The Fawning of America

Star Struck Cartoons and Comics - funny pictures from CartoonStockAt the same time that the news media has conflated entertainment and news, the dynamic has elevated the opinions and statuses of the celebrity class – TV, Hollywood, athletes, royalty, courtiers – to an exalted level with the implicit assertion of the relevance of those opinions to daily and societal survival. On occasion, and perhaps even more often than is healthy, some celebrities have been elected or been candidates for public office.

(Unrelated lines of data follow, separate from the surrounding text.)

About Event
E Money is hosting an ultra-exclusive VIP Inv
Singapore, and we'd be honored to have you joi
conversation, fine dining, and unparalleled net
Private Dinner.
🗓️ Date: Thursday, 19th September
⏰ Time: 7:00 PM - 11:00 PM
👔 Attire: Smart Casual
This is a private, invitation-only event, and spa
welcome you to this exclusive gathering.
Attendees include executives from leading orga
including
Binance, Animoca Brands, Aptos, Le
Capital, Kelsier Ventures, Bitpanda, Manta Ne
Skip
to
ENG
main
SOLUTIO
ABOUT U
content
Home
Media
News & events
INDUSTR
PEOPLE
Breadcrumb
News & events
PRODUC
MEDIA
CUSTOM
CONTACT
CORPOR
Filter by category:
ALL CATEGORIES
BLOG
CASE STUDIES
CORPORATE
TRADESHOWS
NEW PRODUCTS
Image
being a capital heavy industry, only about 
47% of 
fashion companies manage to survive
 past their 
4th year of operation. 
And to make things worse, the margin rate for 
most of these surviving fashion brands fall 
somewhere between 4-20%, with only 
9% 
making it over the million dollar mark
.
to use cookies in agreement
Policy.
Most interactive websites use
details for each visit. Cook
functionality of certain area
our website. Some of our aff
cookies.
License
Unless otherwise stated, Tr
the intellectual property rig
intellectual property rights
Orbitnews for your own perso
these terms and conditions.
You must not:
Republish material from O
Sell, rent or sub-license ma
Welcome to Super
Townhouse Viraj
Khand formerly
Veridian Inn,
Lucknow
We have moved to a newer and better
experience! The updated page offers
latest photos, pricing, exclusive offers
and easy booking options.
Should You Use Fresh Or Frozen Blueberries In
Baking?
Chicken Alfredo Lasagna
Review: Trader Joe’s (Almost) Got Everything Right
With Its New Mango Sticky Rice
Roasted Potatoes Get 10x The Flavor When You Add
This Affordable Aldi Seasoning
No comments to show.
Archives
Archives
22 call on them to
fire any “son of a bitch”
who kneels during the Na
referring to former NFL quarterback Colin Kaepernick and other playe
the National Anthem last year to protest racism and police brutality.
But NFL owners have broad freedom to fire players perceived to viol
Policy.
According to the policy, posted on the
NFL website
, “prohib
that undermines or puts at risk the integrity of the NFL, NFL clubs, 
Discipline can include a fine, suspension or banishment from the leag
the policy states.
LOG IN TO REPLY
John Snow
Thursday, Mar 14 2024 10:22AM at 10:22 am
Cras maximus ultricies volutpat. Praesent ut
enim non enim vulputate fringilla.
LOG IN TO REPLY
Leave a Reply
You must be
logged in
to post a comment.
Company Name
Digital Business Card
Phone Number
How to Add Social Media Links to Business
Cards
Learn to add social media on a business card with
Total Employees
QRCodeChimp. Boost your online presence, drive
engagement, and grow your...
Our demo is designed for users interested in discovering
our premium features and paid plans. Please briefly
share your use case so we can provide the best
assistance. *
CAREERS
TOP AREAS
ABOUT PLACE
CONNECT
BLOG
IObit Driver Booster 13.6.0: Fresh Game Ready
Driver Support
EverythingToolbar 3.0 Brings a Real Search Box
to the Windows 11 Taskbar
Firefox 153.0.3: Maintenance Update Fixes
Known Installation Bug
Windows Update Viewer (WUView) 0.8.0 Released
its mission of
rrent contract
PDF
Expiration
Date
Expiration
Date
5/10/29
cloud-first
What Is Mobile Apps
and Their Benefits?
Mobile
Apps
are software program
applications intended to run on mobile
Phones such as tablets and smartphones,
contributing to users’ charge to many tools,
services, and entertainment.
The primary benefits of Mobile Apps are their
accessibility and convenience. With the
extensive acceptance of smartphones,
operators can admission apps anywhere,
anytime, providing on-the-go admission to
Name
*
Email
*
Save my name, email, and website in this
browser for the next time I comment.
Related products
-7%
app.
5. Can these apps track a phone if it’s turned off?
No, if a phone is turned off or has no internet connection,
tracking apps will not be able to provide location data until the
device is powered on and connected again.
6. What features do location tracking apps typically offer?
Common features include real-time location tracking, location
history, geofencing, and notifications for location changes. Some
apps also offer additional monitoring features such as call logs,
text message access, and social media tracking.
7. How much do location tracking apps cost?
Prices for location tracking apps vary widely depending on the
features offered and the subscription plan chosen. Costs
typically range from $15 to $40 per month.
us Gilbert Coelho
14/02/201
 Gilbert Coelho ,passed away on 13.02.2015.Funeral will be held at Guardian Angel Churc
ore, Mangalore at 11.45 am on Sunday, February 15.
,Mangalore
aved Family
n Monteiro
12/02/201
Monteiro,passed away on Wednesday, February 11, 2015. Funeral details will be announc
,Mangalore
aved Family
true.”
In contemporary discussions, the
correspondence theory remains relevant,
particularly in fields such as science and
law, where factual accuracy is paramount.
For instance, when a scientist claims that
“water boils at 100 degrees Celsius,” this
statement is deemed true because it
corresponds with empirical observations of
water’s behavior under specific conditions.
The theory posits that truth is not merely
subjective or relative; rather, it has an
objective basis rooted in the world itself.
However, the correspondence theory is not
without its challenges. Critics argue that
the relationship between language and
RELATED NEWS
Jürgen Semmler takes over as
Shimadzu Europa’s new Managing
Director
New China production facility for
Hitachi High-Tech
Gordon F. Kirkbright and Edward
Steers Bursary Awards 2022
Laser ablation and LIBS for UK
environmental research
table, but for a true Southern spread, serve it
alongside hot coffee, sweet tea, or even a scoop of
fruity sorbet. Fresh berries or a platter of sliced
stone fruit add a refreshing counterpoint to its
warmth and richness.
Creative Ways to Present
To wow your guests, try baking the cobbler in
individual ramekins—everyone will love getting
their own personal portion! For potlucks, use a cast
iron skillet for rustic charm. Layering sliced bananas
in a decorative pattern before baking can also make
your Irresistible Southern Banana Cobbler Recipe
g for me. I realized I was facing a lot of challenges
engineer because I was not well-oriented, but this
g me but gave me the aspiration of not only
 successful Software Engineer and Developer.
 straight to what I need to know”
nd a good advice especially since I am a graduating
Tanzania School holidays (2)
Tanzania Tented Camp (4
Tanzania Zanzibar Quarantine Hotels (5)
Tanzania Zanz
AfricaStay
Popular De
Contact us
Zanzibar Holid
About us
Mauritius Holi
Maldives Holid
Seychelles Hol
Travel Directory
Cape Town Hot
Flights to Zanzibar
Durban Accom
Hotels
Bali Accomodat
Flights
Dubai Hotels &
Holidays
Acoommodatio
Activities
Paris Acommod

The American psyche has been infused with a failure to distinguish the reality of celebrity, i.e., fame, from, well, reality. The age of bobbysoxers and fan clubs has largely been replaced by social media as “influencers” now define cultural concepts. The news media has daily amplified the phenomenon. Some of this transition is virtually subliminal, a kind of fawning acceptance of celebrity as being as essential as air, water, or food. Celebrities, minor and major, have aggregated a psychic sinecure in the mind of the American public.

The American psyche has been infused with a failure to distinguish the reality of celebrity, i.e., fame, from, well, reality.

This outcome was neatly illustrated by a small piece in The New York Times’ feature “Metropolitan Diary,” (January 9, 2022), a collection of experiences in the Big Apple:

Dear Diary, I was walking through SOHO when I noticed a crowd in front of the Crosby Street Hotel. I asked a young couple who they were waiting for.

We don’t know, they said, explaining that they had seen the crowd and had decided to wait too.

I asked how long they had been waiting.

About 30 minutes they told me.

“You have been waiting for 30 minutes for someone you don’t know?” is asked.

“Yes,” one of them said. “It might be a celebrity.”

I walked a few feet and saw a woman standing with what appeared to be her two teenage daughters.

“Who are you waiting for?” I asked.

“We don’t know,” the woman said. “We saw the crowd and decided to wait. It could be someone famous.”

“How long have you been waiting?” I asked.

“Maybe about 40 minutes or so,” the woman said. “Not really sure.”

At that point, the hotel’s doors opened but only for the doorman to make sure the crowd wasn’t blocking the entrance.

Walking a little farther down the block, I noticed a man sitting in a car.

“Are you waiting, too?” I asked him.

“You bet,” he said.

“But you don’t know who it is?”

“Don’t care as it could be somebody,” he said.

“And if it’s somebody,” he added, “I don’t want to miss it.”

However important celebrity and celebrities are to the minds of the population, the devotion of ink and digital space has reached a massive proportion. Consider that British royalty has been exported to the United States for popular consumption, as if we were not blessed with the likes of our own highly populated genre, e.g., Ronald Reagan, Charlton Heston, Donald Trump, and, of course, Kanye West. Meghan and Harry seem to have created their own niche.

The American brand of fawning over celebrity may not be deemed as absurdist as waiting for Godot but it has come to occupy an inordinate vitality, perhaps compromising common sense. Willingness to join a crowd for a peek at an unidentified someone merely because they may be “somebody” is a sad commentary.

Anonymous Facebook posts inviting viewers to share personal experience with “The Most Famous Person I Met” or “The Most Famous Person With Whom I Was Photographed” further imprint our psyches with celebrity influence and reveal the inclination to share a fawning moment, a personal few seconds of celebrity magnetism or “maganetism,” if you prefer. One snarky critic labeled it “enigmaganetic.”    

It is possible that the deluge of celebrity via social media and commercial news media may, over time, assist the public to discern the wheat from the chaff, enhancing reasoning and reading skills. It won’t be too soon. In the meantime, folks will continue to pine for the arrival of Godot, likely well before the dawning of the Age of Aquarius or a new Age of Reason.